Le fait que Mendel et Darwin aient eu connaissance de leurs découvertes respectives fait l’objet d’un débat historique, centré sur l’hypothèse selon laquelle un échange d’idées entre les deux hommes aurait pu accélérer le développement de la biologie moderne.

Aucune donnée historique ne permet de conclure si Darwin a lu ou non les travaux de Mendel… mais nous pouvons affirmer avec certitude que Mendel connaissait parfaitement les travaux de Darwin. Il a obtenu un exemplaire de L’origine des espèces en 1863, l’année où il a terminé ses croisements de plants de pois. Et, plus important encore, l’analyse comparative de leurs écrits indique que Mendel a utilisé des mots et des expressions d’influence darwinienne évidente dans la rédaction de ses travaux.

Pierre commémorative des croisements de pois dans le jardin du monastère où Mendel a mené ses expériences. Boyes et al

Mendel connaissait donc la théorie de l’évolution et les apports du naturaliste anglais. L’un de ses professeurs à l’université de Vienne, Franz Unger, défendait déjà en 1851 la théorie de l’ancêtre commun, selon laquelle toutes les espèces sont dérivées d’espèces antérieures. On croit généralement que Darwin est le premier à avoir parlé de la théorie de l’évolution, mais ce n’est pas vrai : elle avait déjà été formulée et étudiée avant lui. Son mérite a consisté à expliquer « comment » se produit l’évolution, à savoir par le biais de la sélection naturelle – selon laquelle les individus les mieux adaptés sont les gagnants dans la génération suivante.
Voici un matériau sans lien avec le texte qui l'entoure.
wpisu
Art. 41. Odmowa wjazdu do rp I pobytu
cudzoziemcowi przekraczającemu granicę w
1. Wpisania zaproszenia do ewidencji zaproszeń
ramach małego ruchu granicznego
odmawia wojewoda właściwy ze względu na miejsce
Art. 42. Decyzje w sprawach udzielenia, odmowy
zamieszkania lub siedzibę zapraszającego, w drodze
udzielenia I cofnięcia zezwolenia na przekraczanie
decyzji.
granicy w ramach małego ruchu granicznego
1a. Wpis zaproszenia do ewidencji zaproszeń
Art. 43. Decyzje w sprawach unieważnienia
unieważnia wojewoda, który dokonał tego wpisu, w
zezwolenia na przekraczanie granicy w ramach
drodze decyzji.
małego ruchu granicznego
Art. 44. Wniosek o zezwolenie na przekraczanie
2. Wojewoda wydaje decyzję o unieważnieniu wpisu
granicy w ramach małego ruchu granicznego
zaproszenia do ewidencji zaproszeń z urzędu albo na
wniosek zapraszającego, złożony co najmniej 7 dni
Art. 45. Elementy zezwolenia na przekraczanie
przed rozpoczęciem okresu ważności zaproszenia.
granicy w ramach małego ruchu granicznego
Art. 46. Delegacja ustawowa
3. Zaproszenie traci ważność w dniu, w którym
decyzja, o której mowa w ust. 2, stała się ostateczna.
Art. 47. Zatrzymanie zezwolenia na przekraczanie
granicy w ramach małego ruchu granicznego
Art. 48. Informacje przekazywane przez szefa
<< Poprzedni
Mieux : Mendel n’a pas seulement analysé en profondeur L’origine des espèces, il a également étudié d’autres ouvrages de Darwin. Il s’est ainsi particulièrement intéressé à De la variation des animaux et des plantes sous l’action de la domestication, en raison du lien avec ses propres travaux.

Deux facteurs sont frappants dans l’analyse qu’en fait Mendel :

  1. Il se détache de son statut religieux pour les évaluer. Les historiens s’accordent pour dire que Mendel acceptait la proposition de Darwin, malgré les graves conséquences qu’elle pouvait avoir pour la hiérarchie ecclésiastique.

  2. Il a une critique perspicace et précise des raisons pour lesquelles les hypothèses ou les explications darwiniennes – et non les résultats – différaient des conclusions tirées de ses propres expériences. Là où Darwin a montré une approche plus théorique, Mendel s’est révélé réfléchir en pur scientifique expérimental.

Nous savons que Mendel a envoyé jusqu’à 40 exemplaires de sa publication aux principaux scientifiques et sociétés scientifiques de l’époque… et pourtant, paradoxalement, pas à Darwin. En tous cas s’il faut en croire l’ancien directeur du musée Mendel, à Brno.

Darwin comprenait un peu d’allemand, ou aurait pu obtenir une traduction. A priori, les travaux de Mendel auraient dû être portés à sa connaissance, puisque Darwin lui-même a procédé à des hybridations entre de multiples espèces de plantes et chez les pigeons. Pourquoi, alors, n’en a-t-il jamais parlé, ou ne l’a-t-il même jamais mentionné ?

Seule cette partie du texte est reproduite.